Cependant, des défis persistants, liés notamment au changement climatique, à l’insécurité et à la pression foncière, continuent de menacer la viabilité de ces systèmes de production, soulignant la nécessité d’une action collective renforcée et à l’échelle, notamment afin de faciliter la mobilité.
Le Forum Nouakchott+10 marque une étape décisive pour l’avenir de millions de personnes qui dépendent directement du secteur vital du pastoralisme et de l’agropastoralisme. Face aux enjeux, les participants ont convenu de sécuriser les terres agro-pastorales, d’améliorer la gouvernance foncière, et de développer des chaînes de valeur durables pour renforcer la résilience des systèmes pastoraux et agro-pastoraux. Ils ont aussi convenu de promouvoir des synergies entre agriculture et élevage, de renforcer l’inclusion l’insertion des jeunes et des femmes dans les activités pastorales et agricoles, et de valoriser les systèmes d’information régionaux pour mieux informer les prises de décision politique. Ils ont appelé à intégrer les besoins des pays côtiers et de certains pays de l’Afrique centrale dans les efforts de développement, en s’appuyant sur la complémentarité entre les systèmes d’élevage sédentaires et mobiles pour une gestion pacifique des territoires.
Les participants au Forum de Nouakchott+10 demandent au Président en Exercice du CILSS de porter cette Déclaration auprès de ses pairs.
« Pour la Mauritanie, pays agro-pastoral par excellence, l’action africaine commune, à tous les niveaux, est un objectif stratégique prioritaire. La nouvelle Déclaration de Nouakchott matérialisera et renforcera la solidarité régionale en faveur du pastoralisme et du développement socio-économique intégré » a dit Moctar Al Housseynou LAM, Ministre Secrétaire Général du Gouvernement de la République Islamique de Mauritanie.
Les représentants des pays se sont engagés à apporter le soutien politique requis, tout en mobilisant des ressources financières et humaines conséquentes, tant internes qu’externes, pour permettre la mise en œuvre de leur engament. En outre, ils ont affirmé leur détermination à mobiliser des investisseurs privés pour encourager le développement des chaînes de valeur animales, notamment dans les segments de l’approvisionnement en aliments pour le bétail, ainsi que dans la production de viande et la collecte et transformation du lait local.
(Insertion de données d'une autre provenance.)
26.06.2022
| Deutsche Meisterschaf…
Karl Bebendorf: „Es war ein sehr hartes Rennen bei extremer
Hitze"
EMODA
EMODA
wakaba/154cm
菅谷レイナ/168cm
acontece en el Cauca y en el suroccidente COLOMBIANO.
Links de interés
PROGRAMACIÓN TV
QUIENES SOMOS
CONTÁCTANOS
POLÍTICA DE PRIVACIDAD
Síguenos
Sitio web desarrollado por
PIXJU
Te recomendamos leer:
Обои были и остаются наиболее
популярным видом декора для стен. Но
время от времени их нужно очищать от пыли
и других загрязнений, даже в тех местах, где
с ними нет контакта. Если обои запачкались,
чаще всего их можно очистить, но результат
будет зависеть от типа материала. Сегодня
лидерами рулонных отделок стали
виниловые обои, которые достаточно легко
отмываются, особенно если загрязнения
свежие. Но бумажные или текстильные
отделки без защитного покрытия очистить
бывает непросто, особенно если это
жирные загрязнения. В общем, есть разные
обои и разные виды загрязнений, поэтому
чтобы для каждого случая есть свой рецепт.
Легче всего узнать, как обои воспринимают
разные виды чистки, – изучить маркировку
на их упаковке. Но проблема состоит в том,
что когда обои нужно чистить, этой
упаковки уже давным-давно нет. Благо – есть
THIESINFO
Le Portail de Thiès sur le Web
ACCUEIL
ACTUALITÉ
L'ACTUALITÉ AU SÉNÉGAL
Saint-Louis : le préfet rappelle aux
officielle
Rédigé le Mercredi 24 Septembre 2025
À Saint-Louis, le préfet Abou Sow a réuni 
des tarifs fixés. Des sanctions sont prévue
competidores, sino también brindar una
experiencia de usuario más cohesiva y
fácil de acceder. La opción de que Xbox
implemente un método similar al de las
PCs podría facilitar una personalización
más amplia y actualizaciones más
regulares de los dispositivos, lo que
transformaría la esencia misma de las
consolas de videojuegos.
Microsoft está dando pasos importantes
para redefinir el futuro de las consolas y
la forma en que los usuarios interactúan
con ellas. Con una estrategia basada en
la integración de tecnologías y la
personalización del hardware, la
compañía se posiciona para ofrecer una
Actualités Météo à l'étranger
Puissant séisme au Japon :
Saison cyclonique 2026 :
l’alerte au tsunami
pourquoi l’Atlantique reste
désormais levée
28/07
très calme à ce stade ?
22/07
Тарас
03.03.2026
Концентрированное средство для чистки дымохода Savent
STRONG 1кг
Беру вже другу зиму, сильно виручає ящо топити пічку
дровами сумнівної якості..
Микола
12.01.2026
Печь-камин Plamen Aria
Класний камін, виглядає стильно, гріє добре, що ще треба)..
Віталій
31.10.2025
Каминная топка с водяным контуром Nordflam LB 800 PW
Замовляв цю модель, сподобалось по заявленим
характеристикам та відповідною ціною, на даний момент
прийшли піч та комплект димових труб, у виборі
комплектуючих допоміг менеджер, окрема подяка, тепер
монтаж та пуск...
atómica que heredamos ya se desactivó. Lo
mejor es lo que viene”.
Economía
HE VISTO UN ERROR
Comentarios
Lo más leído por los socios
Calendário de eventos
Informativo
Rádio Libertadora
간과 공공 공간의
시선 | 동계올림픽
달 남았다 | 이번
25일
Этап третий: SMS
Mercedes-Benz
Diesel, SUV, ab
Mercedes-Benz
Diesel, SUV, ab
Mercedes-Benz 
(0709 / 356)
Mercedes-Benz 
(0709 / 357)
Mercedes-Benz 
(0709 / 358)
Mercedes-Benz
Ils ont demandé au Président en exercice du CILSS de porter la nouvelle Déclaration auprès de ses pairs de la sous-région.
Les partenaires présents ont exprimé leur soutien aux conclusions du Forum, et se sont engagés à poursuivre leur accompagnement technique et financier pour leur mise en œuvre.
« Notre mission collective est de valoriser le rôle stratégique des territoires sahéliens dans l’économie régionale, et de promouvoir l’élevage mobile non seulement pour le lait, la viande et autres produits, mais aussi pour les services qu’il rend à l’ensemble de la société sahélienne et ouest africaine, notamment vis-à-vis du changement climatique », a insisté Chakib Jenane, Directeur du développement durable pour l’Afrique de l’Ouest et du Centre à la Banque mondiale. Il conclut sur l’importance d’accorder une place importante au pastoralisme dans les politiques continentales : « Nouakchott+10 doit adresser des messages forts à la Commission de l’Union Africaine, afin de renforcer la place du pastoralisme dans les politiques régionales et d’apporter un appui significatif à nos communautés pastorales ».